Action item: Show me each line of the listing below where the word "BLUD" appears.

++++++

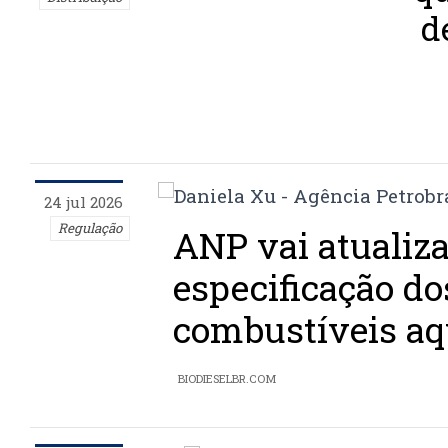
d
24 jul 2026
Regulação
ANP vai atualiza
especificação do
combustíveis aq
BIODIESELBR.COM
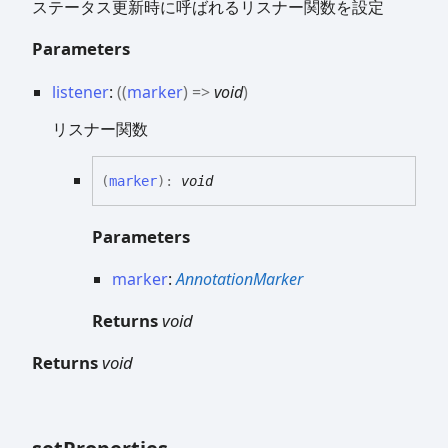
ステータス更新時に呼ばれるリスナー関数を設定
Parameters
listener
:
(
(
marker
)
=>
void
)
リスナー関数
(
marker
)
:
void
Parameters
marker
:
AnnotationMarker
Returns
void
Returns
void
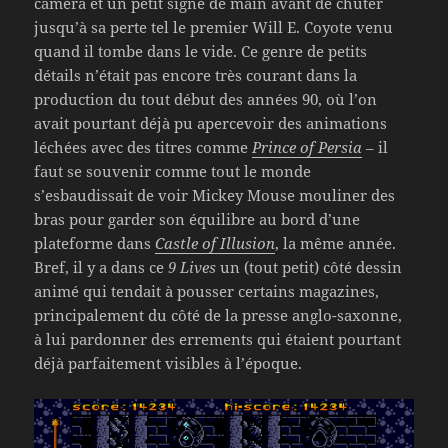
caméra et un petit signe de main avant de chuter
jusqu’à sa perte tel le premier Will E. Coyote venu
quand il tombe dans le vide. Ce genre de petits
détails n’était pas encore très courant dans la
production du tout début des années 90, où l’on
avait pourtant déjà pu apercevoir des animations
léchées avec des titres comme
Prince of Persia
– il
faut se souvenir comme tout le monde
s’esbaudissait de voir Mickey Mouse mouliner des
bras pour garder son équilibre au bord d’une
plateforme dans
Castle of Illusion
, la même année.
Bref, il y a dans ce
9 Lives
un (tout petit) côté dessin
animé qui tendait à pousser certains magazines,
principalement du côté de la presse anglo-saxonne,
à lui pardonner des errements qui étaient pourtant
déjà parfaitement visibles à l’époque.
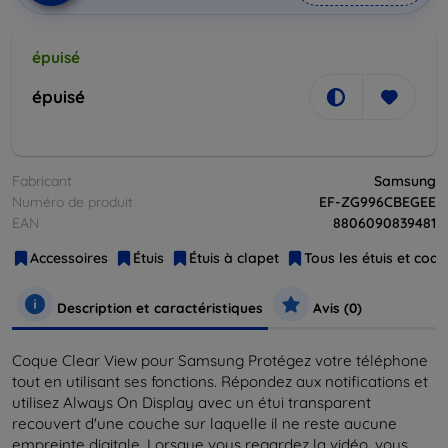
épuisé
épuisé
Fabricant
Samsung
Numéro de produit
EF-ZG996CBEGEE
EAN
8806090839481
Accessoires
Étuis
Étuis à clapet
Tous les étuis et coq
Description et caractéristiques
Avis (0)
Coque Clear View pour Samsung Protégez votre téléphone
tout en utilisant ses fonctions. Répondez aux notifications et
utilisez Always On Display avec un étui transparent
recouvert d'une couche sur laquelle il ne reste aucune
empreinte digitale. Lorsque vous regardez la vidéo, vous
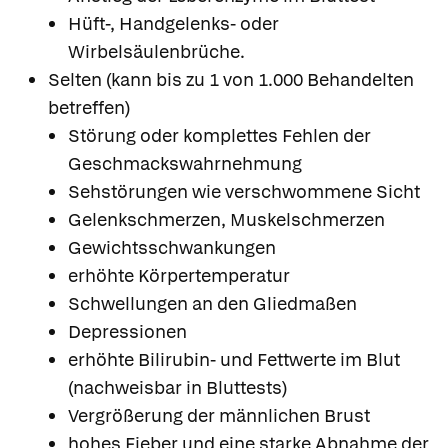
Hüft-, Handgelenks- oder
Wirbelsäulenbrüche.
Selten (kann bis zu 1 von 1.000 Behandelten
betreffen)
Störung oder komplettes Fehlen der
Geschmackswahrnehmung
Sehstörungen wie verschwommene Sicht
Gelenkschmerzen, Muskelschmerzen
Gewichtsschwankungen
erhöhte Körpertemperatur
Schwellungen an den Gliedmaßen
Depressionen
erhöhte Bilirubin- und Fettwerte im Blut
(nachweisbar in Bluttests)
Vergrößerung der männlichen Brust
hohes Fieber und eine starke Abnahme der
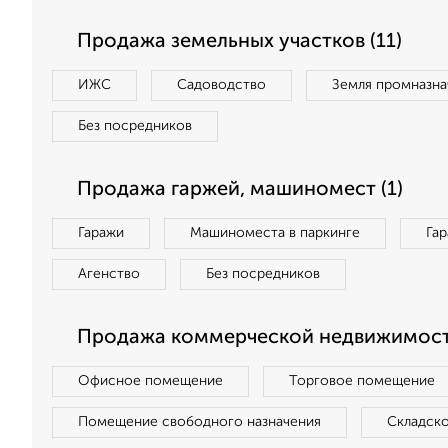
Продажа земельных участков (11)
ИЖС
Садоводство
Земля промназна
Без посредников
Продажа гаржей, машиномест (1)
Гаражи
Машиноместа в паркинге
Га
Агенство
Без посредников
Продажа коммерческой недвижимост
Офисное помещение
Торговое помещение
Помещение свободного назначения
Складск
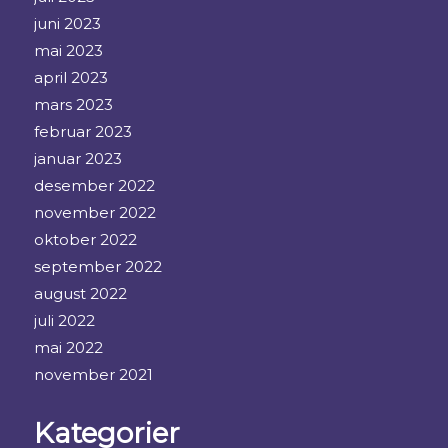
juni 2023
mai 2023
april 2023
mars 2023
februar 2023
januar 2023
desember 2022
november 2022
oktober 2022
september 2022
august 2022
juli 2022
mai 2022
november 2021
Kategorier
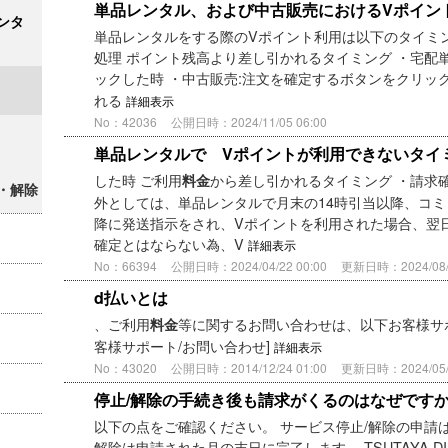
単品レンタル、および中古販売におけるVポイン
ンタ
単品レンタルをする際のVポイント利用は以下のタイミン
処理 ポイント残高より差し引かれるタイミング ・宅配
ックした時 ・中古販売:注文を確定するボタンをクリッ
れる
詳細表示
No：42036
公開日時：2024/11/05 06:00
単品レンタルで Vポイントが利用できないタイ
した時 ご利用
から差し引かれるタイミング ・請求確
料金
・解除
外としては、単品レンタルで月末の14時引当以降、コミ
降に発送指示をされ、Vポイントを利用された場合、翌
確定とはならない為、V
詳細表示
No：66394
公開日時：2024/04/22 00:00
更新日時：2024/08/2
d払いとは
、ご利用
等に関するお問い合わせは、以下お客様サポート(
料金
客様サポート/お問い合わせ]
詳細表示
No：43020
公開日時：2014/12/24 01:00
更新日時：2024/05/2
停止/解除の手続き後も請求がくるのはなぜです
以下の点をご確認ください。 サービス停止/解除の申請は
解除は申請された月の末日に完了します。 TSUTAYA D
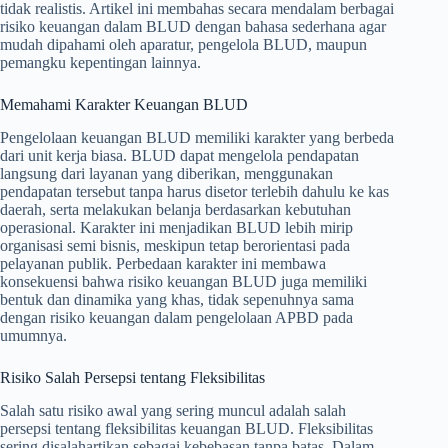
tidak realistis. Artikel ini membahas secara mendalam berbagai
risiko keuangan dalam BLUD dengan bahasa sederhana agar
mudah dipahami oleh aparatur, pengelola BLUD, maupun
pemangku kepentingan lainnya.
Memahami Karakter Keuangan BLUD
Pengelolaan keuangan BLUD memiliki karakter yang berbeda
dari unit kerja biasa. BLUD dapat mengelola pendapatan
langsung dari layanan yang diberikan, menggunakan
pendapatan tersebut tanpa harus disetor terlebih dahulu ke kas
daerah, serta melakukan belanja berdasarkan kebutuhan
operasional. Karakter ini menjadikan BLUD lebih mirip
organisasi semi bisnis, meskipun tetap berorientasi pada
pelayanan publik. Perbedaan karakter ini membawa
konsekuensi bahwa risiko keuangan BLUD juga memiliki
bentuk dan dinamika yang khas, tidak sepenuhnya sama
dengan risiko keuangan dalam pengelolaan APBD pada
umumnya.
Risiko Salah Persepsi tentang Fleksibilitas
Salah satu risiko awal yang sering muncul adalah salah
persepsi tentang fleksibilitas keuangan BLUD. Fleksibilitas
sering disalahartikan sebagai kebebasan tanpa batas. Dalam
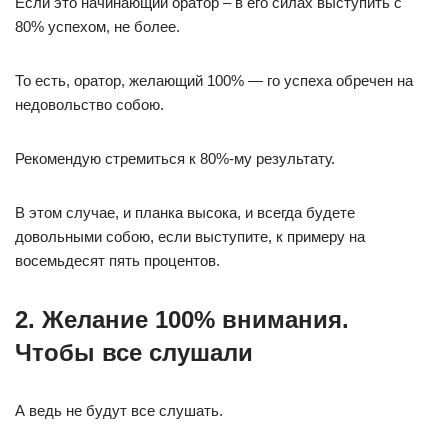
Если это начинающий оратор – в его силах выступить с
80% успехом, не более.
То есть, оратор, желающий 100% — го успеха обречен на
недовольство собою.
Рекомендую стремиться к 80%-му результату.
В этом случае, и планка высока, и всегда будете
довольными собою, если выступите, к примеру на
восемьдесят пять процентов.
2. Желание 100% внимания.
Чтобы все слушали
А ведь не будут все слушать.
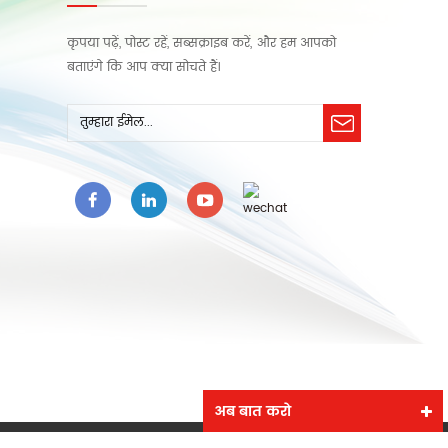
कृपया पढ़ें, पोस्ट रहें, सब्सक्राइब करें, और हम आपको
बताएंगे कि आप क्या सोचते हैं।
अब बात करो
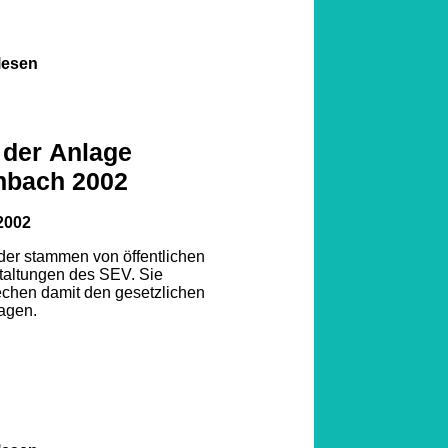
lesen
1
2
3
 der Anlage
nbach 2002
4
5
2002
6
7
lder stammen von öffentlichen
taltungen des SEV. Sie
echen damit den gesetzlichen
8
agen.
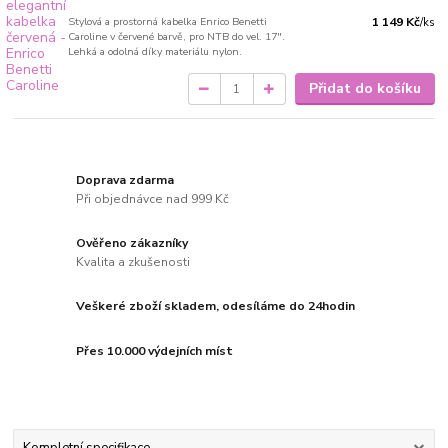
Stylová a prostorná kabelka Enrico Benetti
1 149 Kč
/
ks
Caroline v červené barvě, pro NTB do vel. 17".
Lehká a odolná díky materiálu nylon.
Přidat do košíku
Doprava zdarma
Při objednávce nad 999 Kč
Ověřeno zákazníky
Kvalita a zkušenosti
Veškeré zboží skladem, odesíláme do 24hodin
Přes 10.000 výdejních míst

++++++

Task solution:
risiko keuangan dalam BLUD dengan bahasa sederhana agar
mudah dipahami oleh aparatur, pengelola BLUD, maupun
Memahami Karakter Keuangan BLUD
Pengelolaan keuangan BLUD memiliki karakter yang berbeda
dari unit kerja biasa. BLUD dapat mengelola pendapatan
operasional. Karakter ini menjadikan BLUD lebih mirip
konsekuensi bahwa risiko keuangan BLUD juga memiliki
persepsi tentang fleksibilitas keuangan BLUD. Fleksibilitas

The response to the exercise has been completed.